PROBLEM DESCRIPTION
Once the line containing "determinadas compañías han" is found, copy that line and all remaining lines of the records exactly, including the last one, and add nothing.

DATA

◆ ◆ ◆ ◆

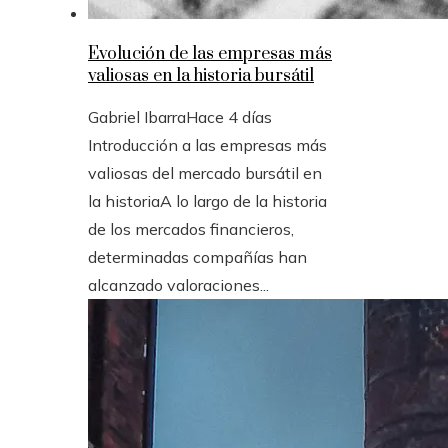
Evolución de las empresas más
valiosas en la historia bursátil
Gabriel Ibarra
Hace 4 días
Introducción a las empresas más
valiosas del mercado bursátil en
la historiaA lo largo de la historia
de los mercados financieros,
determinadas compañías han
alcanzado valoraciones...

◆ ◆ ◆ ◆

EXERCISE RESPONSE
determinadas compañías han
alcanzado valoraciones...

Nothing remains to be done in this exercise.